London: Ending the US-China trade war will be nothing compared to the experience of her mother being kidnapped, according to one of the front-runners to lead the World Trade Organisation.
Ngozi Okonjo-Iweala, 66, said the reforms she spearheaded as Nigerian finance minister led to her octogenarian mother Kamene Okonjo being abducted from her home for five days in 2012, but equipped her to replace Brazilian Roberto Azevedo as director-general of the ailing trade body.
Ngozi Okonjo-Iweala says she wants the WTO to play a bigger role in health.Credit:Getty Images
The second of three rounds of "confessionals" — individual meetings with the permanent representatives of each of the WTO's 164 members — ends on Tuesday, after which the pool of five candidates will be reduced to two.

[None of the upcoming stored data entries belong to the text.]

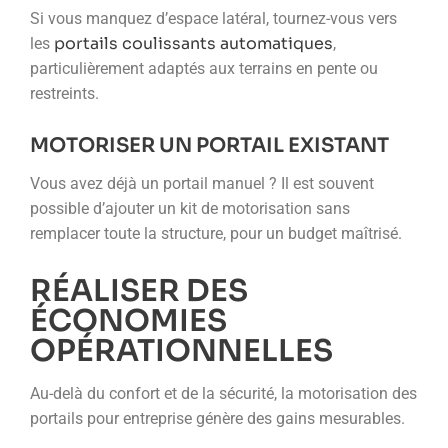
Si vous manquez d’espace latéral, tournez-vous vers
portails coulissants automatiques
les
,
particulièrement adaptés aux terrains en pente ou
restreints.
MOTORISER UN PORTAIL EXISTANT
Vous avez déjà un portail manuel ? Il est souvent
possible d’ajouter un kit de motorisation sans
remplacer toute la structure, pour un budget maîtrisé.
RÉALISER DES
ÉCONOMIES
OPÉRATIONNELLES
Au-delà du confort et de la sécurité, la motorisation des
portails pour entreprise génère des gains mesurables.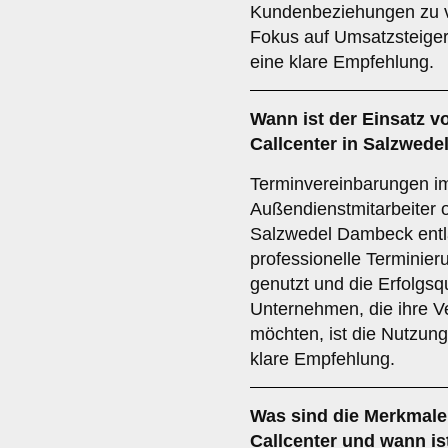
Kundenbeziehungen zu v
Fokus auf Umsatzsteiger
eine klare Empfehlung.
Wann ist der Einsatz 
Callcenter in Salzwede
Terminvereinbarungen im 
Außendienstmitarbeiter o
Salzwedel Dambeck entla
professionelle Terminier
genutzt und die Erfolgsq
Unternehmen, die ihre V
möchten, ist die Nutzun
klare Empfehlung.
Was sind die Merkmale
Callcenter und wann is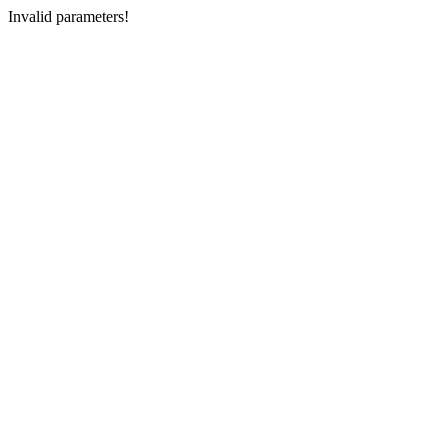
Invalid parameters!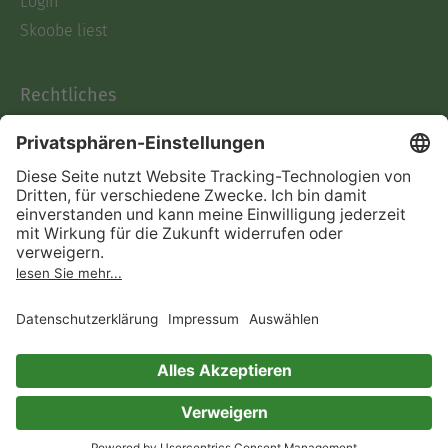
Login
Skoobe liest
Rechtliches
Datenschutz
AGB
Informationen nach Data
Act
Verträge hier kündigen
Impressum
Vertrag widerrufen
Immer ein gutes Buch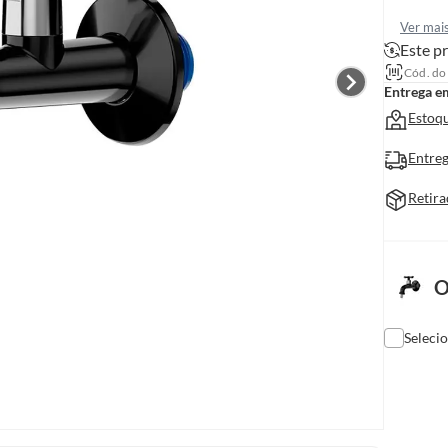
Ver mai
Este pr
Cód. do
Entrega e
Estoqu
Entreg
Retira
O
Seleci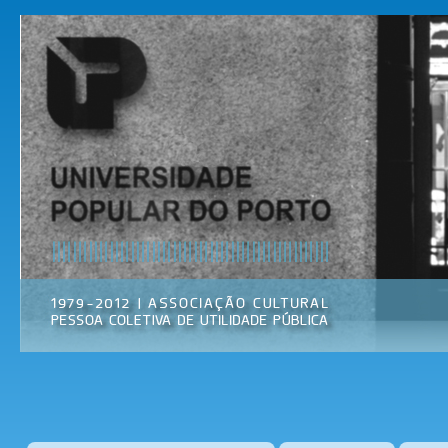
Pas
par
Universidade
Associação
con
Popular do
Cultural
prin
Porto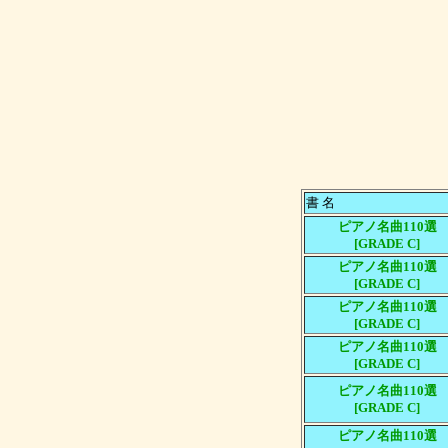
書 名
ピアノ名曲110選
[GRADE C]
ピアノ名曲110選
[GRADE C]
ピアノ名曲110選
[GRADE C]
ピアノ名曲110選
[GRADE C]
ピアノ名曲110選
[GRADE C]
ピアノ名曲110選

Also in the running are Britain's Liam Fox, the former international trade secretary, who surprised trade officials that had not expected him to progress beyond the first round; Amina Mohamed, the Kenyan culture secretary; Yoo Myung-hee, the South Korean trade minister; and Mohammad al-Tuwaijri, a Saudi Arabian minister who advises the royal court on economics.
The last candidate standing will inherit an organisation whose appellate body — its supreme court — has been paralysed since last December, leaving the rules-based international system under threat and commerce itself choked by trade wars and the pandemic.
But in an exclusive interview with the London Telegraph, Okonjo-Iweala claimed to be uncowed.
"Would you be more scared if your mother was kidnapped and held to ransom with a demand that you resign your job publicly on television — or else you would not see her alive — or if you said to the US and China, you have to bridge your differences?" she said. "It's going to be a tough task but you can't compare it with what I've had to go through."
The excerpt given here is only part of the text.